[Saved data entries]
#####

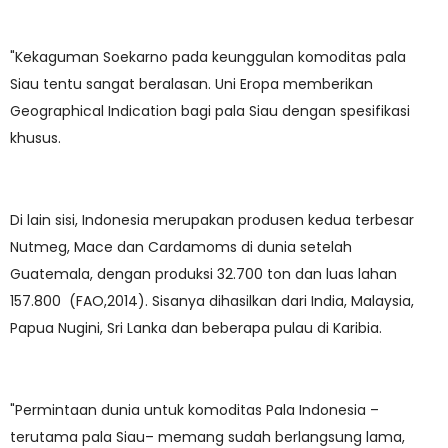
"Kekaguman Soekarno pada keunggulan komoditas pala
Siau tentu sangat beralasan. Uni Eropa memberikan
Geographical Indication bagi pala Siau dengan spesifikasi
khusus.
Di lain sisi, Indonesia merupakan produsen kedua terbesar
Nutmeg, Mace dan Cardamoms di dunia setelah
Guatemala, dengan produksi 32.700 ton dan luas lahan
157.800 (FAO,2014). Sisanya dihasilkan dari India, Malaysia,
Papua Nugini, Sri Lanka dan beberapa pulau di Karibia.
"Permintaan dunia untuk komoditas Pala Indonesia –
terutama pala Siau– memang sudah berlangsung lama,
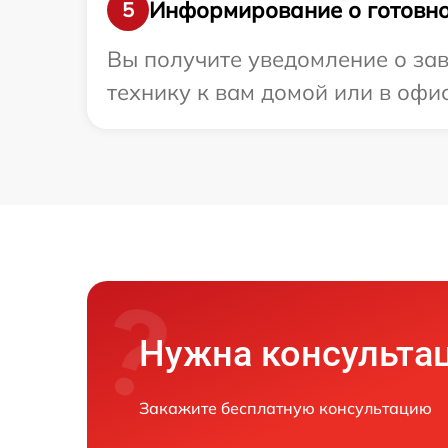
Информирование о готовно
5
Вы получите уведомление о за
технику к вам домой или в офис
Нужна консульта
Закажите бесплатную консультацию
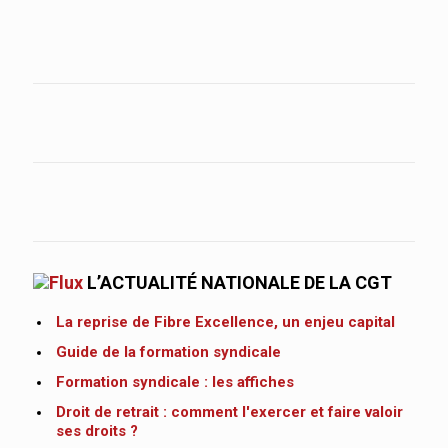
L’ACTUALITÉ NATIONALE DE LA CGT
La reprise de Fibre Excellence, un enjeu capital
Guide de la formation syndicale
Formation syndicale : les affiches
Droit de retrait : comment l'exercer et faire valoir
ses droits ?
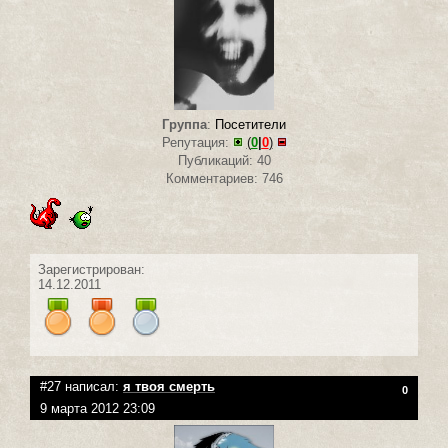
Группа
:
Посетители
Репутация:
(
0
|
0
)
Публикаций: 40
Комментариев: 746
Зарегистрирован:
14.12.2011
#27 написал:
я твоя смерть
0
9 марта 2012 23:09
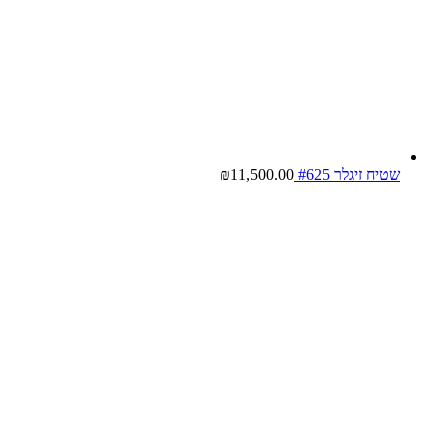
שטיח זיגלר #625
11,500.00
₪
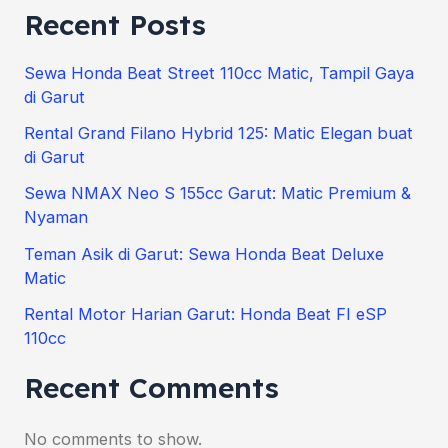
Recent Posts
Sewa Honda Beat Street 110cc Matic, Tampil Gaya
di Garut
Rental Grand Filano Hybrid 125: Matic Elegan buat
di Garut
Sewa NMAX Neo S 155cc Garut: Matic Premium &
Nyaman
Teman Asik di Garut: Sewa Honda Beat Deluxe
Matic
Rental Motor Harian Garut: Honda Beat FI eSP
110cc
Recent Comments
No comments to show.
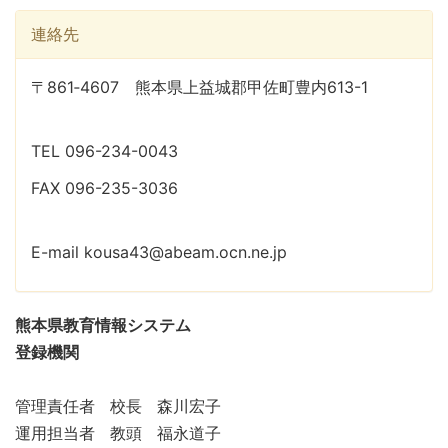
連絡先
〒861‐4607 熊本県上益城郡甲佐町豊内613-1
TEL 096-234-0043
FAX 096-235-3036
E-mail kousa43@abeam.ocn.ne.jp
熊本県教育情報システム
登録機関
管理責任者 校長 森川宏子
運用担当者 教頭 福永道子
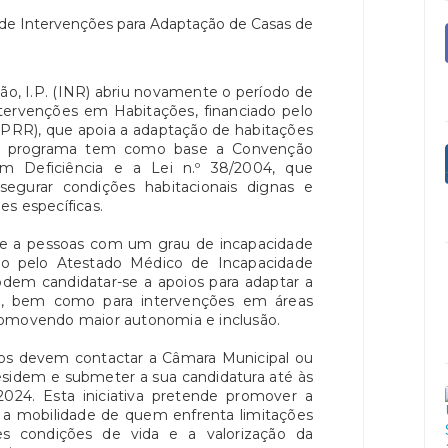
ção, I.P. (INR) abriu novamente o período de
tervenções em Habitações, financiado pelo
(PRR), que apoia a adaptação de habitações
ste programa tem como base a Convenção
m Deficiência e a Lei n.º 38/2004, que
egurar condições habitacionais dignas e
s específicas.
-se a pessoas com um grau de incapacidade
do pelo Atestado Médico de Incapacidade
odem candidatar-se a apoios para adaptar a
da, bem como para intervenções em áreas
romovendo maior autonomia e inclusão.
dos devem contactar a Câmara Municipal ou
esidem e submeter a sua candidatura até às
24. Esta iniciativa pretende promover a
ir a mobilidade de quem enfrenta limitações
es condições de vida e a valorização da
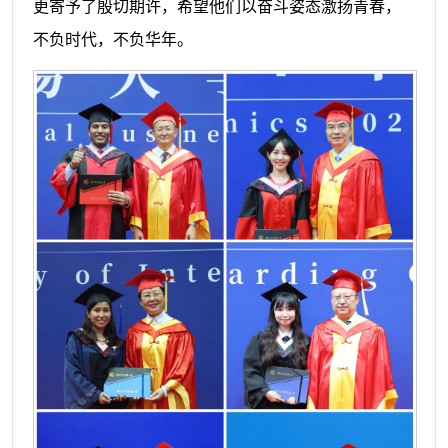
更寄予了殷切期许，希望他们以奋斗姿态激扬青春，
不负时代，不负华年。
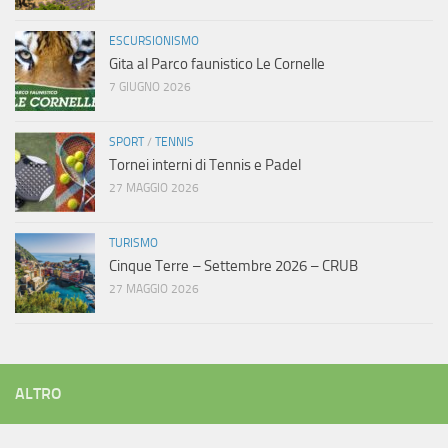
ESCURSIONISMO
Gita al Parco faunistico Le Cornelle
7 GIUGNO 2026
SPORT
/
TENNIS
Tornei interni di Tennis e Padel
27 MAGGIO 2026
TURISMO
Cinque Terre – Settembre 2026 – CRUB
27 MAGGIO 2026
ALTRO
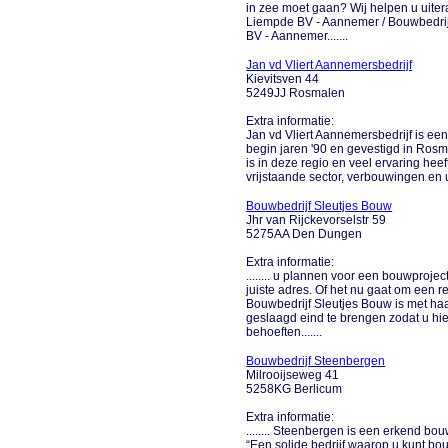
in zee moet gaan? Wij helpen u uit
Liempde BV - Aannemer / Bouwbedrijf
BV - Aannemer.......
Jan vd Vliert Aannemersbedrijf
Kievitsven 44
5249JJ Rosmalen
Extra informatie:
Jan vd Vliert Aannemersbedrijf is e
begin jaren '90 en gevestigd in Rosm
is in deze regio en veel ervaring hee
vrijstaande sector, verbouwingen en u
Bouwbedrijf Sleutjes Bouw
Jhr van Rijckevorselstr 59
5275AA Den Dungen
Extra informatie:
........ u plannen voor een bouwproje
juiste adres. Of het nu gaat om een
Bouwbedrijf Sleutjes Bouw is met haar
geslaagd eind te brengen zodat u hi
behoeften.......
Bouwbedrijf Steenbergen
Milrooijseweg 41
5258KG Berlicum
Extra informatie:
........ Steenbergen is een erkend bo
“Een solide bedrijf waarop u kunt bo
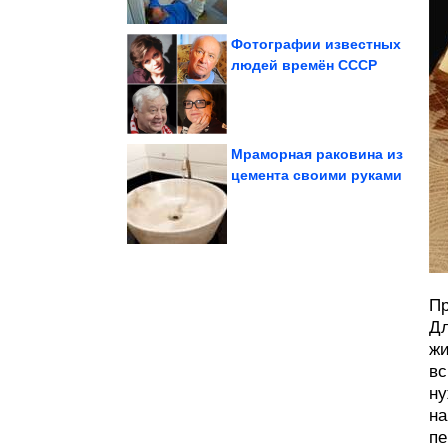
Фотографии известных
людей времён СССР
которых хочется...
шедевры, при виде
Архитектурные
Мраморная раковина из
цемента своими руками
века
ДНК людей каменного
На стенах пещер нашли
Пр
Дл
жи
вс
ну
на
пе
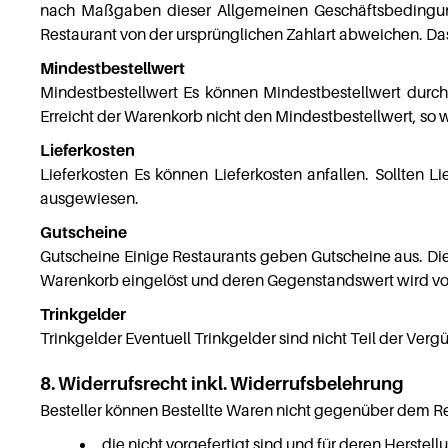
nach Maßgaben dieser Allgemeinen Geschäftsbedingung
Restaurant von der ursprünglichen Zahlart abweichen. Da
Mindestbestellwert
Mindestbestellwert Es können Mindestbestellwert durc
Erreicht der Warenkorb nicht den Mindestbestellwert, so
Lieferkosten
Lieferkosten Es können Lieferkosten anfallen. Sollten L
ausgewiesen.
Gutscheine
Gutscheine Einige Restaurants geben Gutscheine aus. D
Warenkorb eingelöst und deren Gegenstandswert wird 
Trinkgelder
Trinkgelder Eventuell Trinkgelder sind nicht Teil der Ver
8. Widerrufsrecht inkl. Widerrufsbelehrung
Besteller können Bestellte Waren nicht gegenüber dem Re
die nicht vorgefertigt sind und für deren Herste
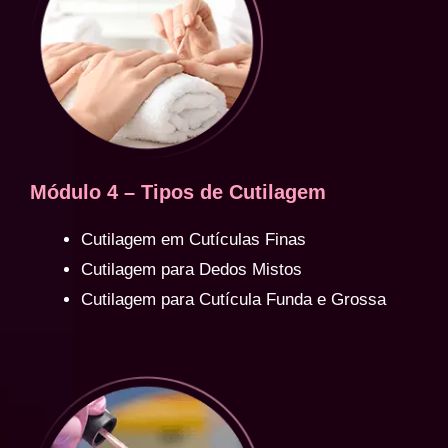
Módulo 4 – Tipos de Cutilagem
Cutilagem em Cutículas Finas
Cutilagem para Dedos Mistos
Cutilagem para Cutícula Funda e Grossa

#####

__WHAT IS NEEDED__
What the answer needs is every line from the one with "Erreicht der Warenkorb" through the last line of the data, reproduced word for word and with pictures omitted.

__EXPECTED OUTPUT__
Erreicht der Warenkorb nicht den Mindestbestellwert, so
Lieferkosten
Lieferkosten Es können Lieferkosten anfallen. Sollten L
ausgewiesen.
Gutscheine
Gutscheine Einige Restaurants geben Gutscheine aus. D
Warenkorb eingelöst und deren Gegenstandswert wird 
Trinkgelder
Trinkgelder Eventuell Trinkgelder sind nicht Teil der Ver
8. Widerrufsrecht inkl. Widerrufsbelehrung
Besteller können Bestellte Waren nicht gegenüber dem Re
die nicht vorgefertigt sind und für deren Herste
Módulo 4 – Tipos de Cutilagem
Cutilagem em Cutículas Finas
Cutilagem para Dedos Mistos
Cutilagem para Cutícula Funda e Grossa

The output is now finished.